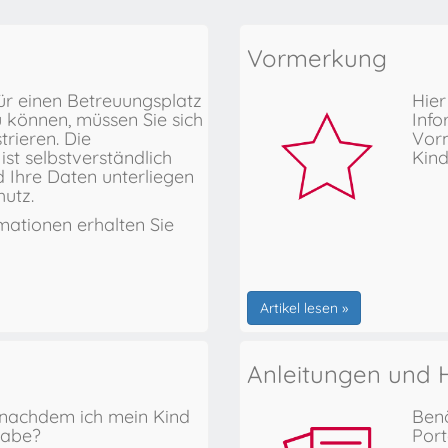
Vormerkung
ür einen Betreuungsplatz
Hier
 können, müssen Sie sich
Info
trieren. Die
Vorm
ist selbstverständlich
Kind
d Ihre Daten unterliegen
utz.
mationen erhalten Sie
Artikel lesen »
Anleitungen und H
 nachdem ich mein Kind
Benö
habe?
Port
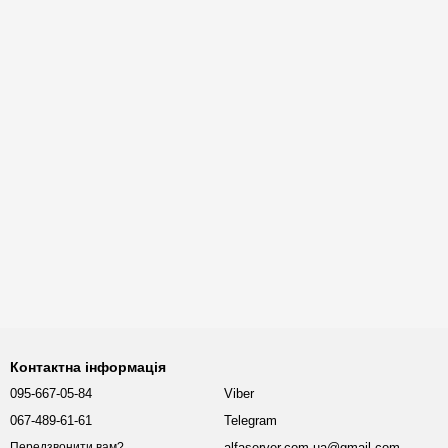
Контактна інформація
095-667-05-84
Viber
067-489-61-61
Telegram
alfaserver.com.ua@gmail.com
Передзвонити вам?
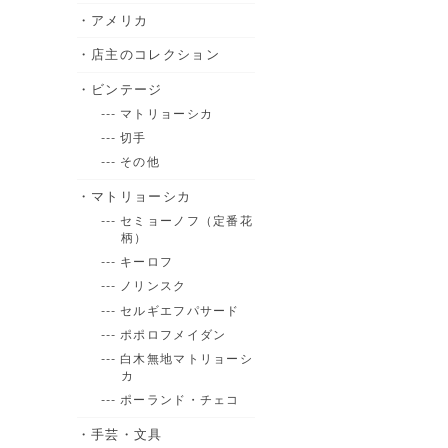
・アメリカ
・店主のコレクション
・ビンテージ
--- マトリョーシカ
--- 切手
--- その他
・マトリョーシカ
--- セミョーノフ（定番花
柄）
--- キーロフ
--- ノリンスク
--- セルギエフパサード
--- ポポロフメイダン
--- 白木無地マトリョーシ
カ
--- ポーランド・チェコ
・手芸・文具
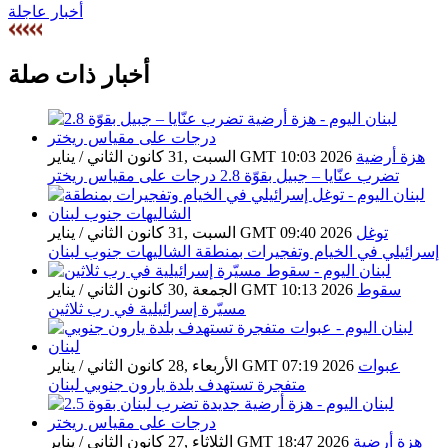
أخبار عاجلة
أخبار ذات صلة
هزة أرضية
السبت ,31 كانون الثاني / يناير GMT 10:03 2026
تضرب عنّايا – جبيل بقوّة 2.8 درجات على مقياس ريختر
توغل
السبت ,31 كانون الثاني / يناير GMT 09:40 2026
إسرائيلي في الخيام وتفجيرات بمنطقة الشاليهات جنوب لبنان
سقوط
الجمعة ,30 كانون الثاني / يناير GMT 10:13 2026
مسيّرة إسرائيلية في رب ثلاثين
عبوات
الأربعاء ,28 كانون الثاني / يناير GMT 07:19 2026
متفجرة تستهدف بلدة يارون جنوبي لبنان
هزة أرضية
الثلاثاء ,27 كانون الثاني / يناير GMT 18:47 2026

===============

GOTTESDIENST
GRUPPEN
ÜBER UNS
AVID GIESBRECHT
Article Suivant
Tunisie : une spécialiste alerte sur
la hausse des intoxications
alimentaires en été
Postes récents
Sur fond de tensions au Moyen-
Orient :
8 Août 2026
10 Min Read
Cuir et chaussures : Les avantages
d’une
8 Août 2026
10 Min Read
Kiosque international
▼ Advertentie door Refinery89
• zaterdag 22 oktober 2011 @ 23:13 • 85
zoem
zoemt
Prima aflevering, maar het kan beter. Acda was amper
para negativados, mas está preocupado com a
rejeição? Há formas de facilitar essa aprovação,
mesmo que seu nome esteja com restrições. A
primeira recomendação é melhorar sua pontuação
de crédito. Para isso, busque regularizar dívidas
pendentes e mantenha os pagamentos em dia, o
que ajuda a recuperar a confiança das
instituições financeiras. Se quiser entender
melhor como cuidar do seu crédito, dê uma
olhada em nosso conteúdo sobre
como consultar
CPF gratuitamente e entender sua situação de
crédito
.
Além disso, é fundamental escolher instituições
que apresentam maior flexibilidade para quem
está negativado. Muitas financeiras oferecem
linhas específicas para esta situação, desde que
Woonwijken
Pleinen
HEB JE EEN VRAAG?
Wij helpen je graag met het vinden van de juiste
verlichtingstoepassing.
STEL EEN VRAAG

===============

▶ [Directions for this task]
Out of the data above, transcribe exactly and only the lines starting with the line that has "rejeição? Há formas" and going on through the line that has "verlichtingstoepassing.", both included.

▶ [Task solution]
rejeição? Há formas de facilitar essa aprovação,
mesmo que seu nome esteja com restrições. A
primeira recomendação é melhorar sua pontuação
de crédito. Para isso, busque regularizar dívidas
pendentes e mantenha os pagamentos em dia, o
que ajuda a recuperar a confiança das
instituições financeiras. Se quiser entender
melhor como cuidar do seu crédito, dê uma
olhada em nosso conteúdo sobre
como consultar
CPF gratuitamente e entender sua situação de
crédito
.
Além disso, é fundamental escolher instituições
que apresentam maior flexibilidade para quem
está negativado. Muitas financeiras oferecem
linhas específicas para esta situação, desde que
Woonwijken
Pleinen
HEB JE EEN VRAAG?
Wij helpen je graag met het vinden van de juiste
verlichtingstoepassing.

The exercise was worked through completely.